Law of profit sharing
In 1968 the “Companies profit (workers' participation) Act” was enacted and in 1976 the rule was made accordingly. The contention of the law is that if a company having fixed capital of Taka 10 million and paid up capital of Taka 5 million at the end of the financial year and employs at least 100 workers in any time at any shift in the year, shall create a "Profit sharing fund" depositing 5% of the neat annual profit. The amount will be distributed as participation fund and welfare fund in a proportion 90% and 10% respectively. Trustee Board formed under this law shall manage the scheme of participation fund and the welfare fund.

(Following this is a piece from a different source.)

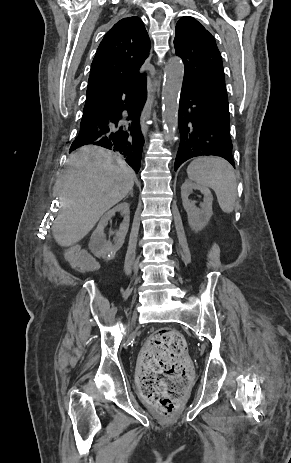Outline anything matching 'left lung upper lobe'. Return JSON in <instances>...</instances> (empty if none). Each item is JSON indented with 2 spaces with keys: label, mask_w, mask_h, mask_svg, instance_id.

The law also ensures the distribution of 2/3 of the participation fund among the workers in cash each year. Apart from this the 1/3 of the participation fund and the welfare fund has to be utilized for the purpose of the workers as decided by the trustee Board.

AS per the existing situation in the industrial sector, there seems no policy to ensure the future of the workers. For the Industries, exit may cause for different reasons. The product may loss market, the company may change the business and for many other reasons stemmed out in this competitive free market economy. But Law in practice provides only one months salary for every year of service to leave a worker out of job. The above legal provision, which is also not always abided by the employers, can ensure the minimum subsistence of a worker who loses his or her job especially at the age when it is difficult to acquire skill and knowledge for different job. This “Companies profit (workers' participation) Act” can help the workers in absence of any exit policy for the industries run by the private sector if implemented. But unfortunately there is no such authority to compel the companies to implement this law.

Effective reformation of labour law can help
The concerned quarters who found the difficulties in implementation of labour laws and its complex nature and that is why demanded a reformation in no way will be satisfied with the mere compilations of laws in a one volume. It needs the removal of the lacunae those keeping the laws as ineffective and thus termed as obsolete.

There are laws both for the workers and employers. Only the strict provisions for the surety of their implementations can make the reformation of labour laws befitting for a real and good production relation and a healthy economy for the country.

The author is an advocate and working with Karmojibi Nari, an initiative of working women.